NFL Snark Rankings: Week 10
It may not be the end of the world, but it was definitely a sign that the universe is ever changing.
The Jacksonville Jaguars earned a W that should equal: West towards Los Angeles, as they beat the Tennessee Titans 29-27 in Nashville.
Not only did this historic win for a team that's been ridiculed each and every week assure they wouldn’t go 0-16, Tampa Bay didn’t play along either, but it royally hosed my survivor pool. Thanks a lot, Titans!
The Titans were supposed to be honoring the late owner Bud Adams, who passed away on October 21, and they played like complete horse bleep! Mind you, still spiteful Houston Oilers fans might consider that a fitting tribute. Jake Locker appears to be lost for the season with a foot injury, so they’re now relying on Ryan Fitzpatrick. Good luck. Don’t expect a surge in jersey sales.
- Jacksonville Jaguars – Congratulations on their first win of the season, on the road, no less. I don’t know if the Jaguars won the game or the Titans just didn’t care and were thinking about their Thursday night matchup with the Colts. Well, the Colts got drilled by the Rams, so they're going to be pissed. Meanwhile, Jacksonville’s schedule suddenly looks light since Houston is in the tank, and you just don’t know what you’re going to get from Buffalo and Cleveland each week. The Titans-Jaguars rematch is in Week 16. I can’t wait. OK, I can wait.
- Tampa Bay Buccaneers – So we now know the 2008 Detroit Lions' imperfect record is safe for another season, as the Buccaneers earned their first win of 2013 on MNF over the Dolphins. You could see this triumph coming from a mile away, right? The Dolphins dealing with its Richie Incognito-Jonathan Martin TMZ-style drama all week long surely didn’t prepare them for a football game. Tampa Bay still has a brutal schedule and is still on track for a Top 3 pick in the 2014 NFL draft. The way Mike Glennon is playing, perhaps they aren’t in the QB sweepstakes.
- Tennessee Titans – They lost to the Jaguars. The Jacksonville Jaguars. At home. They lost their starting QB. My survivor pool is toast. Did I mention that already? Mike Munchak’s quote was not comforting: "We had a lot of things happen today that should never happen to us in any game.” Like lose to the Jaguars. At home. Against Jacksonville. Enough said.

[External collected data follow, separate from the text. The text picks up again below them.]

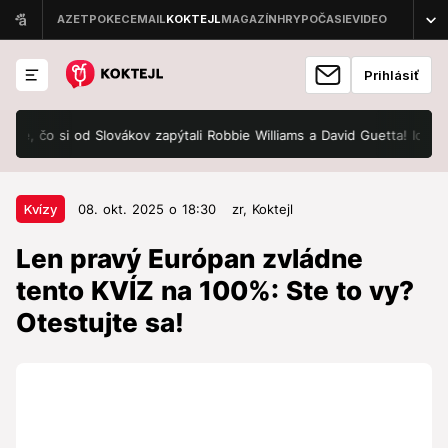
Prihlásiť
 čo si od Slovákov zapýtali Robbie Williams a David Guetta! Ide o tisíc
08. okt. 2025 o 18:30
Kvízy
Kvízy
08. okt. 2025 o 18:30
zr,
Koktejl
Len pravý Európan zvládne tento
Len pravý Európan zvládne
KVÍZ na 100%: Ste to vy?
tento KVÍZ na 100%: Ste to vy?
Otestujte sa!
Otestujte sa!
Európa je plná kontrastov, histórie, kultúry a
rozmanitosti. Koľko toho o nej naozaj viete?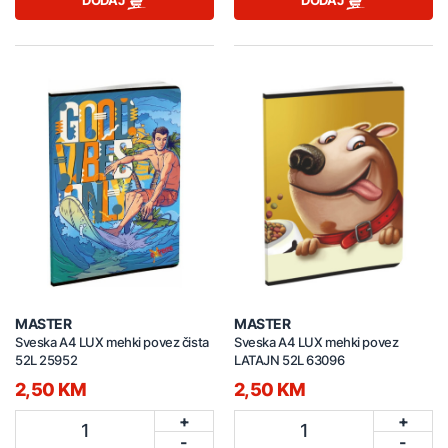
DODAJ
DODAJ
MASTER
MASTER
Sveska A4 LUX mehki povez čista
Sveska A4 LUX mehki povez
52L 25952
LATAJN 52L 63096
2,50 KM
2,50 KM
+
+
1
1
-
-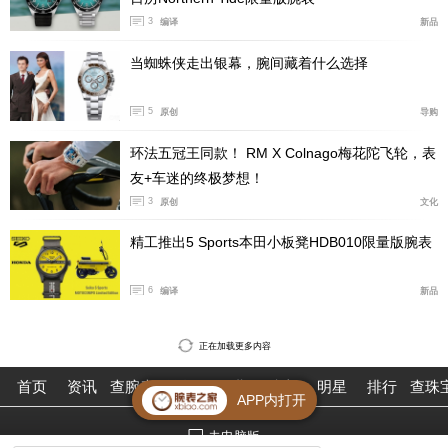
二。它的出现，为J12系列、为香奈儿品牌、为制表界注
3
编译
新品
入了全新的专属蓝色调。
当蜘蛛侠走出银幕，腕间藏着什么选择
更多表展详情，请点击腕表之家日内瓦表展专题：
http
s://geneva.xbiao.com/
5
原创
导购
香奈儿品牌专区，请点击：
https://geneva.xbiao.com/cha
环法五冠王同款！ RM X Colnago梅花陀飞轮，表
友+车迷的终极梦想！
nel/
3
原创
文化
精工推出5 Sports本田小板凳HDB010限量版腕表
6
编译
新品
正在加载更多内容
首页
资讯
查腕表
论坛
作业
珠宝
明星
排行
查珠
APP内打开
去电脑版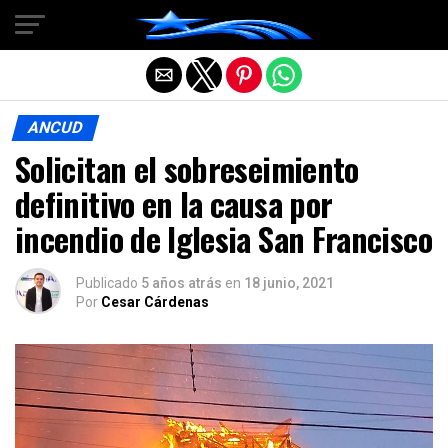
Salir de la versión móvil
ANCUD
Solicitan el sobreseimiento
definitivo en la causa por
incendio de Iglesia San Francisco
Publicado
5 años atrás
en
18 junio, 2021
Por
Cesar Cárdenas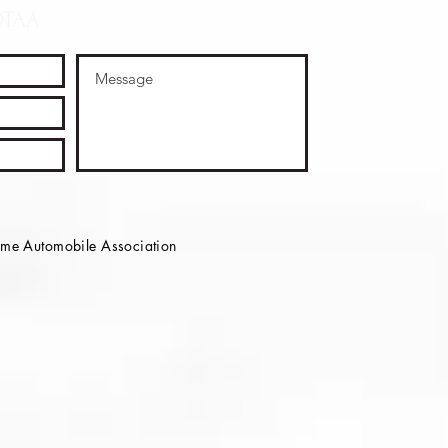
OTAA
e Automobile Association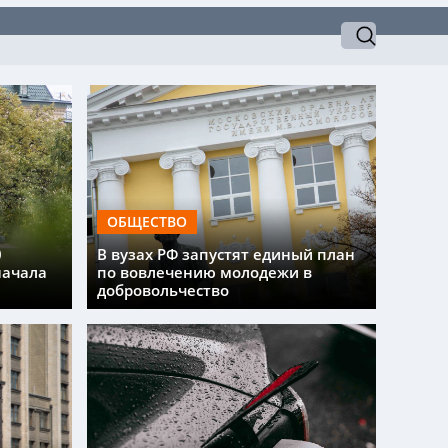
ОБЩЕСТВО
0
В вузах РФ запустят единый план
начала
по вовлечению молодежи в
добровольчество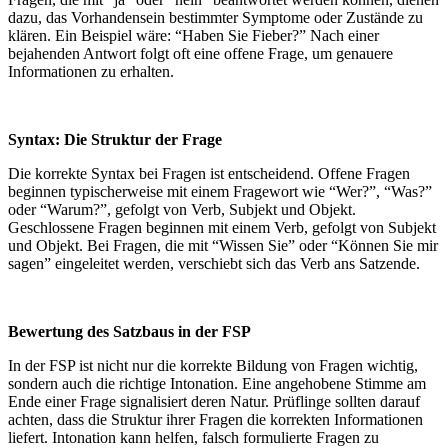
dazu, das Vorhandensein bestimmter Symptome oder Zustände zu
klären. Ein Beispiel wäre: “Haben Sie Fieber?” Nach einer
bejahenden Antwort folgt oft eine offene Frage, um genauere
Informationen zu erhalten.
Syntax: Die Struktur der Frage
Die korrekte Syntax bei Fragen ist entscheidend. Offene Fragen
beginnen typischerweise mit einem Fragewort wie “Wer?”, “Was?”
oder “Warum?”, gefolgt von Verb, Subjekt und Objekt.
Geschlossene Fragen beginnen mit einem Verb, gefolgt von Subjekt
und Objekt. Bei Fragen, die mit “Wissen Sie” oder “Können Sie mir
sagen” eingeleitet werden, verschiebt sich das Verb ans Satzende.
Bewertung des Satzbaus in der FSP
In der FSP ist nicht nur die korrekte Bildung von Fragen wichtig,
sondern auch die richtige Intonation. Eine angehobene Stimme am
Ende einer Frage signalisiert deren Natur. Prüflinge sollten darauf
achten, dass die Struktur ihrer Fragen die korrekten Informationen
liefert. Intonation kann helfen, falsch formulierte Fragen zu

- Washington Redskins – There are about seven other teams that could vie for this spot, like the Raiders, who showed up in this exact slot last week and lost in New York against the Giants. But when you lose to another mainstay in the Snark Rankings, you reap what you sow. Here's another team where off-the-field issues are becoming more important than the action between the tackles. It’s just a matter of time before the pro football team located in the District of Columbia changes its Native American moniker, but honestly, calling them the Senators isn’t much of an improvement. Call them the Seagulls as far as I’m concerned. The Senators have been terrible for far too long!
- Houston Texans – I really wanted to give the five-hole to the Atlanta Falcons, but their defense got destroyed by one of the best teams in football. The Texans got beat by an up-and-coming Arizona Cardinals team that has an extremely underrated defense, especially with Honey Badger and Patrick Peterson in the secondary. One title for which the Texans can compete with the Falcons: most disappointing team in 2013. The Redskins and Vikings are up there, too, but the Texans are now 2-7 and have lost Arian Foster for the remainder of the season. On the bright side, they play Oakland and Jacksonville twice over the next four weeks. They must take advantage of the light schedule, as they also play New England, Denver, and Indianapolis. Yikes!
There are so many other teams that deserve mention in this column, yet with limited space, we can only critique the best of the best. The best at being inept, that is. Although it’s disappointing that the NFL will not produce two winless teams this season, there's still a possibility that we could see five 2-14 teams. That’s impressive, right?